Finding Nash Equilibria directly from the extensive form/game tree

Question

How can you find the Nash equilibrium of a game directly from the extensive form game/game tree of a game. You can find Nash equilibria from the strategic form (normal form table), but finding it directly from the extensive form seems very interesting as well. A position/strategy profile is a Nash equilibrium if it is a best response to other strategies of the other players. (The photo is in the link). Thank you.

How can we do this for the 3 player game tree below:enter image description here

Answer 1

It's a bit tedious to describe, but with enough practice, you should be able to follow the steps below to quickly identify NEs (not only the subgame perfect ones) from a game tree.

The idea is that you first suppose player 1 plays a certain strategy. Then you find out the best responses of the other players. Lastly you check whether the initially supposed strategy for player 1 is a best response to the other players' best responses (to it). If it is, you have a profile of mutually best responding strategies, hence a NE; if it isn't, then you don't have any NE with the initially supposed strategy of player 1.

1. Suppose player 1 plays $A$

   • Player 2's best response to $A$ is $w$ and player 3's best response to $A$ is both $S$ and $T$
     1. Suppose player 3 plays $S$
        • Player 1's best response to $(w,S)$ is $A$, same as the initial supposition. NE: $(A,w,S)$
     2. Suppose instead player 3 plays $T$
        • Player 1's best response to $(w,T)$ is $C$, not $A$. No NE.

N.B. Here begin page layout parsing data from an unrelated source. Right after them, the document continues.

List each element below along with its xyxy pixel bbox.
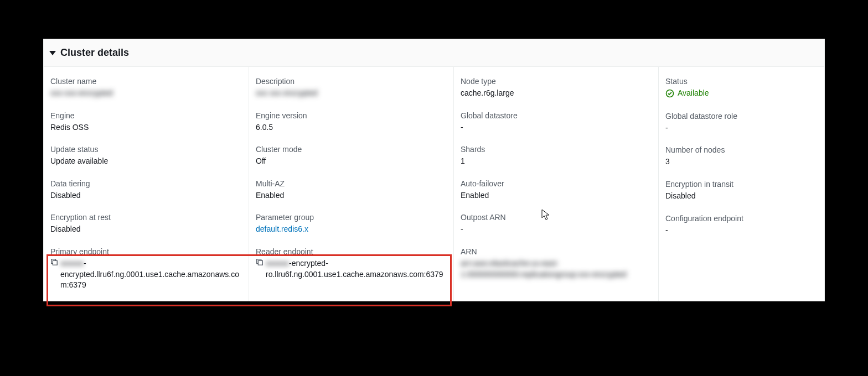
svg-rect-3 xyxy=(258,260,262,265)
cluster-mode-label: Cluster mode xyxy=(256,145,447,154)
primary-endpoint-value: xxxxxx-encrypted.llru6f.ng.0001.use1.cac… xyxy=(50,258,242,291)
engine-version-value: 6.0.5 xyxy=(256,122,447,133)
details-column-4: Status Available Global datastore role -… xyxy=(658,66,824,301)
cluster-details-panel: Cluster details Cluster name xxx-xxx-enc… xyxy=(43,39,825,301)
arn-label: ARN xyxy=(461,247,652,256)
cluster-name-label: Cluster name xyxy=(50,77,242,86)
engine-value: Redis OSS xyxy=(50,122,242,133)
outpost-arn-label: Outpost ARN xyxy=(461,213,652,222)
details-column-2: Description xxx xxx encrypted Engine ver… xyxy=(249,66,453,301)
encryption-in-transit-value: Disabled xyxy=(665,191,818,202)
auto-failover-value: Enabled xyxy=(461,190,652,201)
reader-endpoint-label: Reader endpoint xyxy=(256,247,447,256)
encryption-at-rest-value: Disabled xyxy=(50,224,242,235)
configuration-endpoint-value: - xyxy=(665,225,818,236)
update-status-label: Update status xyxy=(50,145,242,154)
global-datastore-value: - xyxy=(461,122,652,133)
description-value: xxx xxx encrypted xyxy=(256,88,447,99)
node-type-label: Node type xyxy=(461,77,652,86)
number-of-nodes-value: 3 xyxy=(665,156,818,168)
details-column-3: Node type cache.r6g.large Global datasto… xyxy=(453,66,658,301)
engine-version-label: Engine version xyxy=(256,111,447,120)
global-datastore-role-value: - xyxy=(665,123,818,134)
svg-rect-1 xyxy=(53,260,57,265)
description-label: Description xyxy=(256,77,447,86)
engine-label: Engine xyxy=(50,111,242,120)
cluster-name-value: xxx-xxx-encrypted xyxy=(50,88,242,99)
shards-value: 1 xyxy=(461,156,652,167)
auto-failover-label: Auto-failover xyxy=(461,179,652,188)
copy-icon[interactable] xyxy=(50,258,58,269)
details-column-1: Cluster name xxx-xxx-encrypted Engine Re… xyxy=(44,66,249,301)
parameter-group-link[interactable]: default.redis6.x xyxy=(256,224,447,235)
encryption-in-transit-label: Encryption in transit xyxy=(665,180,818,189)
multi-az-value: Enabled xyxy=(256,190,447,201)
number-of-nodes-label: Number of nodes xyxy=(665,145,818,154)
primary-endpoint-label: Primary endpoint xyxy=(50,247,242,256)
cluster-mode-value: Off xyxy=(256,156,447,167)
copy-icon[interactable] xyxy=(256,258,264,269)
data-tiering-label: Data tiering xyxy=(50,179,242,188)
global-datastore-role-label: Global datastore role xyxy=(665,112,818,121)
check-circle-icon xyxy=(665,89,674,98)
multi-az-label: Multi-AZ xyxy=(256,179,447,188)
encryption-at-rest-label: Encryption at rest xyxy=(50,213,242,222)
status-label: Status xyxy=(665,77,818,86)
outpost-arn-value: - xyxy=(461,224,652,235)
configuration-endpoint-label: Configuration endpoint xyxy=(665,214,818,223)
reader-endpoint-value: xxxxxx-encrypted-ro.llru6f.ng.0001.use1.… xyxy=(256,258,447,280)
arn-value: arn:aws:elasticache:us-east-1:0000000000… xyxy=(461,258,652,280)
section-title: Cluster details xyxy=(60,47,129,59)
global-datastore-label: Global datastore xyxy=(461,111,652,120)
details-grid: Cluster name xxx-xxx-encrypted Engine Re… xyxy=(44,66,824,301)
section-header: Cluster details xyxy=(44,39,824,66)
node-type-value: cache.r6g.large xyxy=(461,88,652,99)
parameter-group-label: Parameter group xyxy=(256,213,447,222)
status-value: Available xyxy=(665,88,709,99)
update-status-value: Update available xyxy=(50,156,242,167)
data-tiering-value: Disabled xyxy=(50,190,242,201)
collapse-caret-icon[interactable] xyxy=(49,51,56,55)
shards-label: Shards xyxy=(461,145,652,154)
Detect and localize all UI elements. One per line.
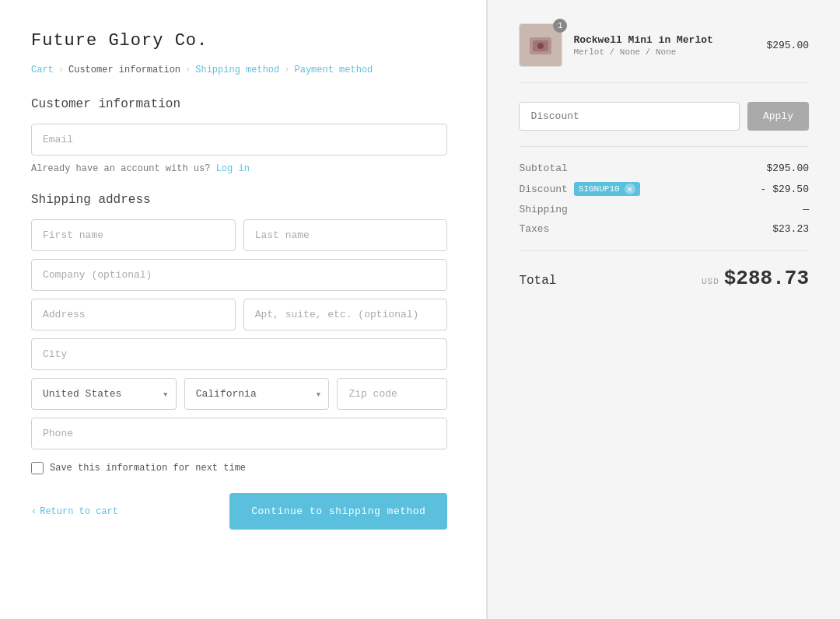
- country-select-wrapper: United States: [31, 378, 177, 410]
- state-select[interactable]: California: [184, 378, 330, 410]
- breadcrumb-sep-2: ›: [185, 65, 191, 75]
- chevron-left-icon: ‹: [31, 506, 37, 517]
- breadcrumb-shipping[interactable]: Shipping method: [195, 65, 279, 75]
- product-row: 1 Rockwell Mini in Merlot Merlot / None …: [519, 23, 809, 83]
- company-wrapper: [31, 259, 447, 291]
- state-select-wrapper: California: [184, 378, 330, 410]
- product-image-wrapper: 1: [519, 23, 562, 67]
- breadcrumb-payment[interactable]: Payment method: [294, 65, 373, 75]
- total-row: Total USD $288.73: [519, 267, 809, 290]
- subtotal-line: Subtotal $295.00: [519, 163, 809, 174]
- footer-actions: ‹ Return to cart Continue to shipping me…: [31, 493, 447, 530]
- phone-input[interactable]: [31, 418, 447, 449]
- discount-label-group: Discount SIGNUP10 ✕: [519, 182, 639, 196]
- right-panel: 1 Rockwell Mini in Merlot Merlot / None …: [487, 0, 840, 619]
- total-currency: USD: [702, 277, 719, 286]
- country-state-row: United States California: [31, 378, 447, 410]
- zip-input[interactable]: [337, 378, 447, 410]
- product-variant: Merlot / None / None: [573, 47, 755, 57]
- log-in-link[interactable]: Log in: [216, 163, 250, 174]
- name-row: [31, 219, 447, 251]
- save-info-checkbox[interactable]: [31, 462, 44, 474]
- apply-discount-button[interactable]: Apply: [747, 102, 809, 131]
- product-thumbnail: [527, 31, 555, 59]
- company-input[interactable]: [31, 259, 447, 291]
- taxes-line: Taxes $23.23: [519, 223, 809, 235]
- apt-input[interactable]: [243, 299, 448, 330]
- email-field-wrapper: [31, 124, 447, 156]
- shipping-address-title: Shipping address: [31, 193, 447, 207]
- discount-code-text: SIGNUP10: [579, 184, 620, 194]
- last-name-input[interactable]: [243, 219, 448, 251]
- total-amount: $288.73: [724, 267, 809, 290]
- customer-info-title: Customer information: [31, 97, 447, 111]
- breadcrumb-cart[interactable]: Cart: [31, 65, 54, 75]
- discount-label: Discount: [519, 184, 567, 195]
- taxes-value: $23.23: [772, 223, 809, 235]
- brand-title: Future Glory Co.: [31, 31, 447, 51]
- city-wrapper: [31, 338, 447, 370]
- subtotal-value: $295.00: [766, 163, 809, 174]
- product-info: Rockwell Mini in Merlot Merlot / None / …: [573, 34, 755, 57]
- breadcrumb-sep-3: ›: [284, 65, 289, 75]
- summary-lines: Subtotal $295.00 Discount SIGNUP10 ✕ - $…: [519, 163, 809, 251]
- discount-input[interactable]: [519, 102, 740, 131]
- shipping-label: Shipping: [519, 204, 567, 215]
- total-value-group: USD $288.73: [702, 267, 809, 290]
- save-info-row: Save this information for next time: [31, 462, 447, 474]
- discount-badge: SIGNUP10 ✕: [574, 182, 640, 196]
- first-name-input[interactable]: [31, 219, 236, 251]
- subtotal-label: Subtotal: [519, 163, 567, 174]
- remove-discount-icon[interactable]: ✕: [625, 184, 635, 194]
- address-input[interactable]: [31, 299, 236, 330]
- left-panel: Future Glory Co. Cart › Customer informa…: [0, 0, 487, 619]
- return-to-cart-link[interactable]: ‹ Return to cart: [31, 506, 118, 517]
- product-quantity-badge: 1: [553, 19, 567, 33]
- account-text: Already have an account with us? Log in: [31, 163, 447, 174]
- phone-wrapper: [31, 418, 447, 449]
- breadcrumb: Cart › Customer information › Shipping m…: [31, 65, 447, 75]
- breadcrumb-sep-1: ›: [58, 65, 64, 75]
- product-price: $295.00: [766, 40, 809, 51]
- city-input[interactable]: [31, 338, 447, 370]
- discount-line: Discount SIGNUP10 ✕ - $29.50: [519, 182, 809, 196]
- breadcrumb-customer-info: Customer information: [68, 65, 180, 75]
- shipping-line: Shipping —: [519, 204, 809, 215]
- email-input[interactable]: [31, 124, 447, 156]
- total-label: Total: [519, 274, 556, 288]
- address-row: [31, 299, 447, 330]
- discount-row: Apply: [519, 102, 809, 147]
- svg-point-2: [537, 43, 544, 49]
- discount-value: - $29.50: [761, 184, 809, 195]
- continue-button[interactable]: Continue to shipping method: [229, 493, 447, 530]
- product-name: Rockwell Mini in Merlot: [573, 34, 755, 46]
- taxes-label: Taxes: [519, 223, 549, 235]
- shipping-value: —: [803, 204, 809, 215]
- country-select[interactable]: United States: [31, 378, 177, 410]
- save-info-label: Save this information for next time: [50, 463, 246, 474]
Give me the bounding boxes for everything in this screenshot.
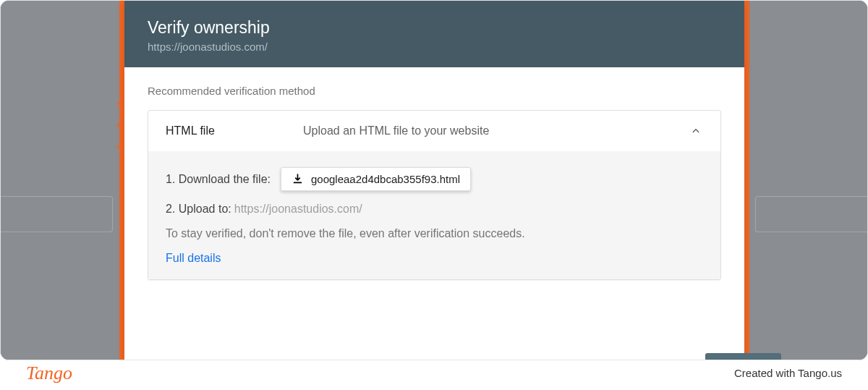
method-header[interactable]: HTML file Upload an HTML file to your we… [148, 111, 720, 151]
method-content: 1. Download the file: googleaa2d4dbcab35… [148, 151, 720, 279]
download-icon [292, 173, 304, 185]
verification-note: To stay verified, don't remove the file,… [166, 227, 703, 240]
highlight-border-right [744, 1, 749, 360]
background-box-right [755, 196, 867, 232]
method-title: HTML file [166, 124, 303, 137]
tango-footer: Tango Created with Tango.us [0, 360, 868, 390]
step-2-row: 2. Upload to: https://joonastudios.com/ [166, 203, 703, 216]
background-right [749, 1, 867, 360]
dialog-header: Verify ownership https://joonastudios.co… [124, 1, 744, 67]
dialog-title: Verify ownership [148, 18, 721, 38]
verify-ownership-dialog: Verify ownership https://joonastudios.co… [124, 1, 744, 360]
background-left [1, 1, 119, 360]
screenshot-frame: Verify ownership https://joonastudios.co… [0, 0, 868, 360]
verify-button-partial[interactable] [705, 353, 781, 360]
section-label: Recommended verification method [148, 85, 721, 97]
step-2-label: 2. Upload to: [166, 203, 231, 216]
download-file-button[interactable]: googleaa2d4dbcab355f93.html [281, 167, 471, 191]
download-file-name: googleaa2d4dbcab355f93.html [311, 173, 460, 185]
dialog-subtitle: https://joonastudios.com/ [148, 41, 721, 53]
dialog-body: Recommended verification method HTML fil… [124, 67, 744, 297]
step-1-row: 1. Download the file: googleaa2d4dbcab35… [166, 167, 703, 191]
background-box-left [1, 196, 113, 232]
method-card-html-file: HTML file Upload an HTML file to your we… [148, 110, 721, 280]
footer-credit: Created with Tango.us [734, 367, 842, 379]
highlight-border-left [119, 1, 124, 360]
method-description: Upload an HTML file to your website [303, 124, 689, 137]
upload-url: https://joonastudios.com/ [234, 203, 362, 216]
tango-logo: Tango [26, 363, 72, 384]
step-1-label: 1. Download the file: [166, 173, 271, 186]
chevron-up-icon[interactable] [689, 124, 703, 138]
full-details-link[interactable]: Full details [166, 252, 703, 265]
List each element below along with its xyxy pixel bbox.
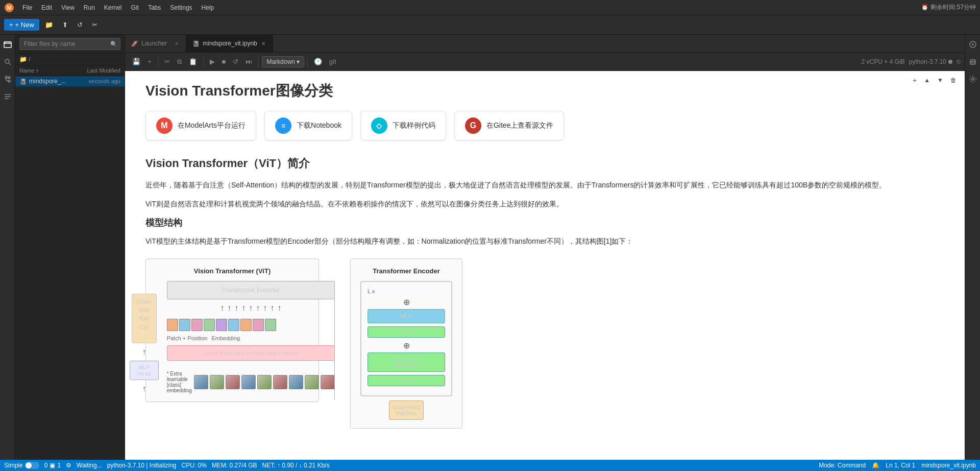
new-label: + New bbox=[15, 21, 34, 29]
patch-position-label: Patch + PositionEmbedding bbox=[167, 335, 335, 341]
move-up-button[interactable]: ▲ bbox=[922, 75, 932, 85]
embed-cell bbox=[265, 319, 276, 331]
right-icon-debugger[interactable] bbox=[967, 56, 978, 67]
svg-rect-2 bbox=[4, 42, 11, 48]
tab-launcher[interactable]: 🚀 Launcher ✕ bbox=[125, 35, 186, 52]
name-label: Name bbox=[19, 67, 34, 74]
file-time: seconds ago bbox=[75, 78, 120, 84]
vit-patches-row: * Extra learnable [class] embedding bbox=[167, 371, 335, 393]
restart-button[interactable]: ↺ bbox=[230, 56, 241, 67]
tab-launcher-close[interactable]: ✕ bbox=[174, 40, 180, 47]
tab-notebook[interactable]: 📓 mindspore_vit.ipynb ✕ bbox=[186, 35, 273, 52]
search-input[interactable] bbox=[19, 38, 120, 50]
add-cell-button[interactable]: + bbox=[144, 56, 155, 67]
upload-button[interactable]: ⬆ bbox=[59, 18, 71, 31]
settings-item[interactable]: ⚙ bbox=[66, 462, 71, 469]
code-dl-label: 下载样例代码 bbox=[393, 121, 435, 130]
stop-button[interactable]: ■ bbox=[219, 56, 229, 67]
refresh-button[interactable]: ↺ bbox=[74, 18, 86, 31]
vit-linear-proj: Linear Projection of Flattened Patches bbox=[167, 345, 335, 361]
cpu-text: CPU: 0% bbox=[182, 462, 207, 469]
sidebar-icon-search[interactable] bbox=[2, 56, 13, 67]
action-btn-code[interactable]: ◇ 下载样例代码 bbox=[360, 111, 446, 140]
svg-point-3 bbox=[5, 59, 9, 63]
resource-text: 2 vCPU + 4 GiB bbox=[862, 58, 905, 65]
run-button[interactable]: ▶ bbox=[207, 56, 218, 67]
sidebar-icon-files[interactable] bbox=[2, 39, 13, 50]
notebook-dl-icon: ≡ bbox=[275, 117, 291, 134]
cut-button[interactable]: ✂ bbox=[161, 56, 173, 67]
open-folder-button[interactable]: 📁 bbox=[41, 18, 57, 31]
right-icon-settings[interactable] bbox=[967, 74, 978, 85]
cell-type-dropdown[interactable]: Markdown ▾ bbox=[262, 56, 304, 67]
clock-btn[interactable]: 🕐 bbox=[311, 56, 325, 67]
delete-cell-button[interactable]: 🗑 bbox=[948, 75, 959, 85]
menu-file[interactable]: File bbox=[18, 3, 36, 13]
vit-class-box: ClassBirdBallCar... bbox=[132, 294, 157, 343]
kernel-status-dot bbox=[948, 60, 952, 64]
scissors-icon: ✂ bbox=[92, 21, 97, 29]
patch-5 bbox=[257, 375, 272, 389]
mem-info: MEM: 0.27/4 GB bbox=[212, 462, 257, 469]
te-diagram-box: Transformer Encoder L x ⊕ MLP Norm ⊕ Mul… bbox=[350, 258, 462, 429]
notebook-tab-icon: 📓 bbox=[192, 40, 200, 47]
git-btn[interactable]: git bbox=[326, 56, 339, 67]
toggle-switch[interactable] bbox=[25, 462, 39, 469]
patch-3 bbox=[226, 375, 240, 389]
kernel-info: python-3.7.10 | Initializing bbox=[107, 462, 177, 469]
sidebar-icon-git[interactable] bbox=[2, 74, 13, 85]
notebook-content[interactable]: Vision Transformer图像分类 M 在ModelArts平台运行 … bbox=[125, 71, 965, 460]
menubar-right: ⏰ 剩余时间:57分钟 bbox=[921, 3, 976, 12]
sidebar-icon-toc[interactable] bbox=[2, 91, 13, 102]
restart-run-button[interactable]: ⏭ bbox=[242, 56, 255, 67]
right-icon-property[interactable] bbox=[967, 39, 978, 50]
filename-text: mindspore_vit.ipynb bbox=[921, 462, 976, 469]
copy-button[interactable]: ⧉ bbox=[174, 56, 185, 68]
kernel-text: python-3.7.10 bbox=[909, 58, 946, 65]
name-column-header[interactable]: Name ↑ bbox=[19, 67, 72, 74]
status-left: Simple 0 ▣ 1 ⚙ Waiting... python-3.7.10 … bbox=[4, 462, 330, 469]
menu-git[interactable]: Git bbox=[127, 3, 143, 13]
notebook-toolbar: 💾 + ✂ ⧉ 📋 ▶ ■ ↺ ⏭ Markdown ▾ 🕐 git 2 vCP… bbox=[125, 53, 965, 71]
toggle-knob bbox=[26, 462, 32, 468]
remaining-time: 剩余时间:57分钟 bbox=[930, 3, 976, 12]
clock-icon: ⏰ bbox=[921, 4, 928, 11]
menu-view[interactable]: View bbox=[57, 3, 79, 13]
cell-type-label: Markdown bbox=[266, 58, 295, 65]
dropdown-arrow-icon: ▾ bbox=[297, 58, 300, 65]
git-button[interactable]: ✂ bbox=[88, 18, 101, 31]
action-btn-modelarts[interactable]: M 在ModelArts平台运行 bbox=[145, 111, 256, 140]
te-plus-2: ⊕ bbox=[368, 341, 445, 350]
menu-tabs[interactable]: Tabs bbox=[144, 3, 165, 13]
path-text: / bbox=[29, 56, 30, 63]
new-button[interactable]: + + New bbox=[4, 19, 39, 31]
file-path: 📁 / bbox=[15, 54, 125, 65]
search-icon: 🔍 bbox=[110, 41, 117, 48]
file-item[interactable]: 📓 mindspore_... seconds ago bbox=[15, 76, 125, 86]
embed-cell bbox=[167, 319, 178, 331]
embed-cell bbox=[228, 319, 239, 331]
code-dl-icon: ◇ bbox=[371, 117, 387, 134]
add-cell-above-button[interactable]: + bbox=[911, 75, 919, 85]
cell-total: 1 bbox=[57, 462, 61, 469]
te-diagram-title: Transformer Encoder bbox=[373, 267, 440, 275]
modified-column-header[interactable]: Last Modified bbox=[75, 67, 120, 74]
paste-button[interactable]: 📋 bbox=[186, 56, 200, 67]
simple-mode-toggle[interactable]: Simple bbox=[4, 462, 39, 469]
te-box: L x ⊕ MLP Norm ⊕ Multi-HeadAttention Nor… bbox=[360, 281, 452, 396]
share-button[interactable]: ⎋ bbox=[957, 58, 961, 65]
tab-bar: 🚀 Launcher ✕ 📓 mindspore_vit.ipynb ✕ bbox=[125, 35, 965, 53]
menu-run[interactable]: Run bbox=[80, 3, 99, 13]
vit-diagram-title: Vision Transformer (ViT) bbox=[194, 267, 271, 275]
action-btn-gitee[interactable]: G 在Gitee上查看源文件 bbox=[454, 111, 564, 140]
move-down-button[interactable]: ▼ bbox=[935, 75, 945, 85]
menu-settings[interactable]: Settings bbox=[166, 3, 196, 13]
action-btn-notebook[interactable]: ≡ 下载Notebook bbox=[264, 111, 352, 140]
net-info: NET: ↑ 0.90 / ↓ 0.21 Kb/s bbox=[262, 462, 330, 469]
tab-notebook-close[interactable]: ✕ bbox=[260, 40, 266, 47]
menu-help[interactable]: Help bbox=[198, 3, 218, 13]
save-button[interactable]: 💾 bbox=[129, 56, 143, 67]
bell-item[interactable]: 🔔 bbox=[872, 462, 879, 469]
menu-kernel[interactable]: Kernel bbox=[100, 3, 126, 13]
menu-edit[interactable]: Edit bbox=[37, 3, 56, 13]
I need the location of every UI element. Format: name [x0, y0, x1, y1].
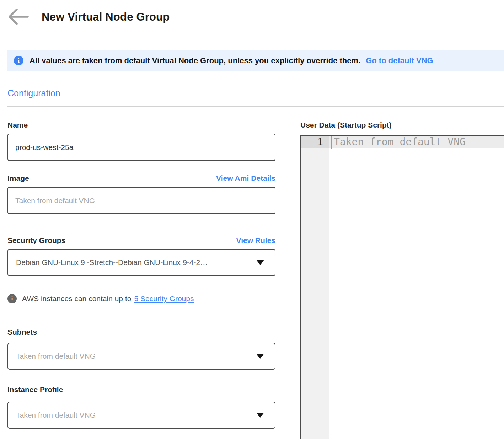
- info-icon: i: [14, 56, 23, 65]
- subnets-placeholder: Taken from default VNG: [16, 352, 252, 361]
- subnets-field: Subnets Taken from default VNG: [7, 327, 275, 370]
- editor-gutter: [301, 136, 329, 439]
- back-button[interactable]: [8, 9, 29, 26]
- chevron-down-icon: [256, 260, 264, 265]
- instance-profile-select[interactable]: Taken from default VNG: [7, 402, 275, 429]
- subnets-label: Subnets: [7, 327, 37, 337]
- header-divider: [7, 35, 504, 35]
- info-banner: i All values are taken from default Virt…: [7, 50, 504, 71]
- security-groups-limit-link[interactable]: 5 Security Groups: [134, 294, 194, 304]
- image-label: Image: [7, 173, 29, 183]
- image-field-header: Image View Ami Details: [7, 173, 275, 183]
- image-input[interactable]: [7, 187, 275, 214]
- subnets-field-header: Subnets: [7, 327, 275, 337]
- chevron-down-icon: [256, 413, 264, 418]
- subnets-select[interactable]: Taken from default VNG: [7, 343, 275, 370]
- go-to-default-vng-link[interactable]: Go to default VNG: [366, 56, 433, 65]
- info-icon: i: [7, 294, 17, 303]
- name-input[interactable]: [7, 134, 275, 161]
- security-groups-select[interactable]: Debian GNU-Linux 9 -Stretch--Debian GNU-…: [7, 249, 275, 276]
- line-number: 1: [301, 136, 323, 148]
- instance-profile-placeholder: Taken from default VNG: [16, 411, 252, 419]
- back-arrow-icon: [8, 9, 29, 26]
- section-title-configuration: Configuration: [7, 88, 504, 98]
- section-divider: [7, 106, 504, 107]
- security-groups-note: i AWS instances can contain up to 5 Secu…: [7, 294, 275, 304]
- instance-profile-field: Instance Profile Taken from default VNG: [7, 385, 275, 429]
- form-body: Name Image View Ami Details Security Gro…: [0, 120, 504, 439]
- chevron-down-icon: [256, 354, 264, 359]
- banner-text: All values are taken from default Virtua…: [30, 56, 360, 65]
- page-header: New Virtual Node Group: [0, 0, 504, 26]
- security-groups-field-header: Security Groups View Rules: [7, 235, 275, 245]
- name-label: Name: [7, 120, 28, 130]
- view-rules-link[interactable]: View Rules: [236, 235, 276, 245]
- instance-profile-label: Instance Profile: [7, 385, 63, 395]
- page-title: New Virtual Node Group: [42, 11, 170, 23]
- note-text: AWS instances can contain up to: [22, 294, 131, 304]
- view-ami-details-link[interactable]: View Ami Details: [216, 173, 275, 183]
- user-data-label: User Data (Startup Script): [300, 120, 504, 130]
- user-data-editor[interactable]: 1 Taken from default VNG: [300, 135, 504, 439]
- editor-placeholder: Taken from default VNG: [334, 136, 466, 148]
- text-cursor: [331, 136, 332, 149]
- security-groups-label: Security Groups: [7, 235, 65, 245]
- configuration-form: Name Image View Ami Details Security Gro…: [7, 120, 275, 439]
- instance-profile-field-header: Instance Profile: [7, 385, 275, 395]
- user-data-section: User Data (Startup Script) 1 Taken from …: [300, 120, 504, 439]
- name-field-header: Name: [7, 120, 275, 130]
- security-groups-selected-value: Debian GNU-Linux 9 -Stretch--Debian GNU-…: [16, 258, 252, 267]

2. Suppose player 1 plays $B$

   • Player 2's best response to $B$ is $\{u,v,w\}$ and player 3's best response to $B$ is $\{S,T\}$
   • Check whether $B$ is a best response to each of $\{(u,S),(u,T),(v,S),(v,T),(w,S),(w,T)\}$. If it is, we have a NE; if not, we don't.
   • We can verify that only $(B,v,S)$ is a NE
3. Suppose player 1 plays $C$
   • Player 2's best response to $C$ is $\{u,v,w\}$ and player 3's best response to $C$ is $S$
   • Check whether $C$ is a best response to each of $\{(u,S),(v,S),(w,S)\}$. If it is, we have a NE; if not, we don't.
   • Only NE is $(C,v,S)$.

Overall, there are three NEs: $(A,w,S)$, $(B,v,S)$, $(C,v,S)$, with the first being the only SPE.